Each one then has its own receiver that gets whatever channels I want.

If you only want a mirror image on a different TV, then you can split the signal after the receiver and go to another TV.

I use one of my 3 receivers in the OB during the summer with an extra dish on a tripod.

Steve


----------



## 2500Ram (Oct 30, 2005)

huntr70 said:


> [
> I have a diplexer mounted under my dish that takes the 2 input feeds and then 'splits' them into 4 feeds.
> 
> I then have used 3 of the 4 outputs to go to different rooms in the house.
> ...


I guess my question is why use a diplexer if your not using the same coax? You should still be able to split the signal using a normal Sat splitter correct?

Thanks again
Bill


----------



## huntr70 (Jul 8, 2005)

2500Ram said:


> [
> I have a diplexer mounted under my dish that takes the 2 input feeds and then 'splits' them into 4 feeds.
> 
> I then have used 3 of the 4 outputs to go to different rooms in the house.
> ...


I guess my question is why use a diplexer if your not using the same coax? You should still be able to split the signal using a normal Sat splitter correct?

Thanks again
Bill
[/quote]
No.......you can split the line using a sat splitter, but what happens, is that it doesn't split the signal completely.

I tried it at our old house, you can use 1 receiver on a split line, but only on 1 feed at a time....it blanks out the second feed.

The diplexer passes along the signal and it is still usable for multiple receivers.

Steve

OK......I take that back.









It looks like there are some splitters on the market now that WILL do that.

When I put mine in 5 years ago, I had to use a diplexer to make everything work.

When I tried to use the sat splitters that were available back then, they wouldn't work.

Steve


----------



## webeopelas (Mar 11, 2006)

What you are talking about is a multiswitch. A diplexor simply put an antenna feed over the same cable as the sat signal. If you are multiplying the two feeds from the sat into four, that is a multiswitch


----------



## 2500Ram (Oct 30, 2005)

Well after stuffing my face with excellent Turkey and Ham, stuffing and all the fixings I spent the 15 minutes to add the diplexers and everything is working perfectly. I pulled the LCD TV form the TT for the winter and mounted it in the kitchen. DW is happy so that makes me









Thanks for all the help everyone. I'll try to report about rain fade or not but that's months away







followed by dewinterization









Bill.


----------



## ED_RN (Jun 25, 2006)

Sounds like you already have it done but the answer is yes. I don't claim to understand this but anyway heres what I mean. I just had Dish hooked up Wed.

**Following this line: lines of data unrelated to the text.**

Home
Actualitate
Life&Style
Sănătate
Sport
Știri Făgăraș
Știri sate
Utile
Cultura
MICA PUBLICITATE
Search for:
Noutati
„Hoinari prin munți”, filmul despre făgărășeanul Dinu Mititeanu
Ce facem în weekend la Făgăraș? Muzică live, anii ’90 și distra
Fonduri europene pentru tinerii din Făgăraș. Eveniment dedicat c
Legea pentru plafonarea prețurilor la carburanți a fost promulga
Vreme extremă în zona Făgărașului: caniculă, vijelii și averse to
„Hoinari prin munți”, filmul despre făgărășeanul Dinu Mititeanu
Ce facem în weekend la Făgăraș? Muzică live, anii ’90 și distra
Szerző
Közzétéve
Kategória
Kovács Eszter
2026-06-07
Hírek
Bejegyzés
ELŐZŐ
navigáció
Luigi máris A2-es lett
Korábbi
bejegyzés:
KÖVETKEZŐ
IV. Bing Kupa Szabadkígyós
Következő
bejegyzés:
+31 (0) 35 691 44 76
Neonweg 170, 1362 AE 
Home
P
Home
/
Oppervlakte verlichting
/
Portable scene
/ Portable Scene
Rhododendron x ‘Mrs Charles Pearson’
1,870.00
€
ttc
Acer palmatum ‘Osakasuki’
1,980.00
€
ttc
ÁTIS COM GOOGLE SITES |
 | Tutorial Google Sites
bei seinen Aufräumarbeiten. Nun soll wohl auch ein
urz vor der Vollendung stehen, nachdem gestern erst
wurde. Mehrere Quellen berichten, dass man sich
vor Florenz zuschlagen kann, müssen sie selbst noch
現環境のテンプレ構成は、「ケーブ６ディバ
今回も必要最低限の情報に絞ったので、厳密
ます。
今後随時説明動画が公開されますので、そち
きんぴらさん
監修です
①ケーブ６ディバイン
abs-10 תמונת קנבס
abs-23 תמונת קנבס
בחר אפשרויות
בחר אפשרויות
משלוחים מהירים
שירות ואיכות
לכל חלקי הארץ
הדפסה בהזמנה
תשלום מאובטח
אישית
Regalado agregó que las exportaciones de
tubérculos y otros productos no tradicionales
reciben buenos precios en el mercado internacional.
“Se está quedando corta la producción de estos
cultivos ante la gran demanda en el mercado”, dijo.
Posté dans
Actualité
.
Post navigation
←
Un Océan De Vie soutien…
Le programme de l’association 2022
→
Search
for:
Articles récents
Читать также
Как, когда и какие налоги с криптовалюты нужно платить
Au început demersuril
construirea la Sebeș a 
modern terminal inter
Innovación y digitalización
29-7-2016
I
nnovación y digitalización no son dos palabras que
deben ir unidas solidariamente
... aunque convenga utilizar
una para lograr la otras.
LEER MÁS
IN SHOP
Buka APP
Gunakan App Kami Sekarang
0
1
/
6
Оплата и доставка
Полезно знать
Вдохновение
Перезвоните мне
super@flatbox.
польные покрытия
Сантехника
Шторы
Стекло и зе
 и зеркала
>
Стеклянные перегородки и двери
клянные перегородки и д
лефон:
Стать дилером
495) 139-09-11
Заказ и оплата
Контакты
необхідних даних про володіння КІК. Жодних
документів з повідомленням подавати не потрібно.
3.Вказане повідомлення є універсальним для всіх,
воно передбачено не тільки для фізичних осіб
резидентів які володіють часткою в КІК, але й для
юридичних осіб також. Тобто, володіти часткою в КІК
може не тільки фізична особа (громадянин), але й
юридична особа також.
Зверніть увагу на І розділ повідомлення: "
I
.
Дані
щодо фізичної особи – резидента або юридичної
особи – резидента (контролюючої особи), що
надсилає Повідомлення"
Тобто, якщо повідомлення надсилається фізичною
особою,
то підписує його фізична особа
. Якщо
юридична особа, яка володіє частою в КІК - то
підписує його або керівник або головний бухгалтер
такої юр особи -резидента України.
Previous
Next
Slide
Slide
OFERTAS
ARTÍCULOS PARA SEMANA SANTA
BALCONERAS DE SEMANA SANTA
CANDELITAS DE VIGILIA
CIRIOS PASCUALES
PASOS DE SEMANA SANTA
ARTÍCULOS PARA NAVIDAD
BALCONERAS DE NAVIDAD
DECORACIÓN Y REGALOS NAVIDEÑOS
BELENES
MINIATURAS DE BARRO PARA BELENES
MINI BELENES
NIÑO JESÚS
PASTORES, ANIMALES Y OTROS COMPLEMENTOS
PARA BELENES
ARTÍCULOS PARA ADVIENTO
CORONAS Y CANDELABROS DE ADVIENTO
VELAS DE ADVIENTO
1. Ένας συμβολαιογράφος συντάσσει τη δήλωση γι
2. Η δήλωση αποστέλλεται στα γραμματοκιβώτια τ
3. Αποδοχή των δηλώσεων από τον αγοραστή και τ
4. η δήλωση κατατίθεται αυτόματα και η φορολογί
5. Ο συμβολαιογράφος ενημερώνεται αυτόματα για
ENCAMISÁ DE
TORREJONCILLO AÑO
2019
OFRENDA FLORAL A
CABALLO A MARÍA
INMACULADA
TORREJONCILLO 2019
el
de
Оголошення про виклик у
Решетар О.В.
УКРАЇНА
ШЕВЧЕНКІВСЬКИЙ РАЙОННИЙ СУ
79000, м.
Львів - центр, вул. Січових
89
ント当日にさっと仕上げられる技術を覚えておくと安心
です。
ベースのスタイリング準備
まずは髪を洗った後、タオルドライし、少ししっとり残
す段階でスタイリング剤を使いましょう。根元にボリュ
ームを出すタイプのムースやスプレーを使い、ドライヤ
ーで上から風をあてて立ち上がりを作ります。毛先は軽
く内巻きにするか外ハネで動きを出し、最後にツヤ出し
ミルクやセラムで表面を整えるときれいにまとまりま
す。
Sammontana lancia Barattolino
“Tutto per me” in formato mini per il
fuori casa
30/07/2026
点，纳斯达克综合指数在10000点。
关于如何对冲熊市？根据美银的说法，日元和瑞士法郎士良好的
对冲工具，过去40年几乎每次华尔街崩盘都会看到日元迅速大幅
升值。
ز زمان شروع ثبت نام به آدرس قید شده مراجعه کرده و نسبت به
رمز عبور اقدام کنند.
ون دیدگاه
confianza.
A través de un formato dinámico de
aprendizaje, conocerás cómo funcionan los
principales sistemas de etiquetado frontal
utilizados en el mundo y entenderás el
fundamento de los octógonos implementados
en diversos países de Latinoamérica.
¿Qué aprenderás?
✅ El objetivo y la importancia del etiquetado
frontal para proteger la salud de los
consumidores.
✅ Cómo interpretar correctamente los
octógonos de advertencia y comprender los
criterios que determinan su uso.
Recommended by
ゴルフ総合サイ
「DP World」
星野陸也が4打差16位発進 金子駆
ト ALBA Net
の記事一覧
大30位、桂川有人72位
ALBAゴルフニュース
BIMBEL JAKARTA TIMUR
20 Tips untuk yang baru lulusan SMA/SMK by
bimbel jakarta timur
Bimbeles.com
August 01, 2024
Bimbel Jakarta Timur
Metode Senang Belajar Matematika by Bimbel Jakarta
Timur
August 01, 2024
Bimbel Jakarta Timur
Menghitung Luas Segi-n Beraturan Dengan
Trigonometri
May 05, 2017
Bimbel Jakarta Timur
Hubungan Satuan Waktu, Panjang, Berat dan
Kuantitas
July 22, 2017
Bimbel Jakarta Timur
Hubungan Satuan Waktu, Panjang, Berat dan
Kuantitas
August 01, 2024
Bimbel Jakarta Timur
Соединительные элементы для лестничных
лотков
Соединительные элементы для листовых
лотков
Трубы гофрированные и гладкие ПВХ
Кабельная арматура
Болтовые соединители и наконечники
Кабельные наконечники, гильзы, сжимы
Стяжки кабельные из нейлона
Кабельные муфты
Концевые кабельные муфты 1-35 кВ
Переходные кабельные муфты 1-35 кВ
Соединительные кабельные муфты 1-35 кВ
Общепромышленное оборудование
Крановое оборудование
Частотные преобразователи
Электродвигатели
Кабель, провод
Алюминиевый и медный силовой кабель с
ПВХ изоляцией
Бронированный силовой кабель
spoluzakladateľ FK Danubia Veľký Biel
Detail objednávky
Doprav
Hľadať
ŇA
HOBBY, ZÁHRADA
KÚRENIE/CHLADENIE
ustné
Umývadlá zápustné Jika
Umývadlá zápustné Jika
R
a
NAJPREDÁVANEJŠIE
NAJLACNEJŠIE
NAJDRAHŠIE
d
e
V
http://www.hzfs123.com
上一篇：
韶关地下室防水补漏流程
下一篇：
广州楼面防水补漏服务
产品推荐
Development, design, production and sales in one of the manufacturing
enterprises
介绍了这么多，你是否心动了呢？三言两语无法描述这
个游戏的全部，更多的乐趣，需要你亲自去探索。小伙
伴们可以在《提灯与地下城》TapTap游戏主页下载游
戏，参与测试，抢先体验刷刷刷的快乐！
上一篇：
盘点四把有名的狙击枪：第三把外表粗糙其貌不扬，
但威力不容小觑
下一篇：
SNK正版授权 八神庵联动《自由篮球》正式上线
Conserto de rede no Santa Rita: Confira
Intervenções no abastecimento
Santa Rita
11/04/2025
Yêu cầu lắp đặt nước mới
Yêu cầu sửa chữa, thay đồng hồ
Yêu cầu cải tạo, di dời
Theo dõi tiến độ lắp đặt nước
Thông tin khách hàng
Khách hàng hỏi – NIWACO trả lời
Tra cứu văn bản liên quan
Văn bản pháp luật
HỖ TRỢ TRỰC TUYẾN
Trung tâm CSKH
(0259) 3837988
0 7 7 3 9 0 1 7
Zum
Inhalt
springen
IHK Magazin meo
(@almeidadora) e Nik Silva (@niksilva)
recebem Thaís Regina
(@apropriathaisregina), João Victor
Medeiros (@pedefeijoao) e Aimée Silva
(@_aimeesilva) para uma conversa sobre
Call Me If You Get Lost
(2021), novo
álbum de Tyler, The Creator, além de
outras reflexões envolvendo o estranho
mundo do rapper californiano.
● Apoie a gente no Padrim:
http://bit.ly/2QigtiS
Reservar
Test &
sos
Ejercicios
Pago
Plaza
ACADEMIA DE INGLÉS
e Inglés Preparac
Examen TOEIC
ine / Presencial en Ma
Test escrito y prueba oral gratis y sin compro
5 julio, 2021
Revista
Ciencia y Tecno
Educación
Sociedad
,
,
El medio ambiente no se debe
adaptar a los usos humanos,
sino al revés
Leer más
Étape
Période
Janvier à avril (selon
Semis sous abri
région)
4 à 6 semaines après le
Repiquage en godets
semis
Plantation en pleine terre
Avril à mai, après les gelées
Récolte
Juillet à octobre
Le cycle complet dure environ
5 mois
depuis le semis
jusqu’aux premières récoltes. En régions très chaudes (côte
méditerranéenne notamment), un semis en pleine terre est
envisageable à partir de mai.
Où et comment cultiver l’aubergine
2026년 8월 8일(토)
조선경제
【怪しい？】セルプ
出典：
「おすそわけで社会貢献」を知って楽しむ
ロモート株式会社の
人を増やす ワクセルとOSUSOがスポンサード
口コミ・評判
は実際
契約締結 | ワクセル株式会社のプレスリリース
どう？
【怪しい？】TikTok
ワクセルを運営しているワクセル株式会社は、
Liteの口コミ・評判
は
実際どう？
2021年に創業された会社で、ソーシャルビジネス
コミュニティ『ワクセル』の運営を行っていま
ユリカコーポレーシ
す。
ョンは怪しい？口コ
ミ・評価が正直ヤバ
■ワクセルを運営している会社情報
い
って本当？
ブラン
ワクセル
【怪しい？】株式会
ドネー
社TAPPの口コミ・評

There is only one coaxial coming from the dish into the house that goes to the dual tuner DVR. The primary (living room) TV is connected directly to the DVR. The coaxial cable for the bedroom is connected to a splitter, possibly a diplexer outside the house. I am able to watch two different shows on two different TV's at the same time, or record two different shows using only the one receiver. One has a IR remote and the other a UHF remote.
I thought they would have to run a cable into the receiver and then one out to the other TV but they don't.

If this is what your asking about I can take some detailed pictures??

Chris


----------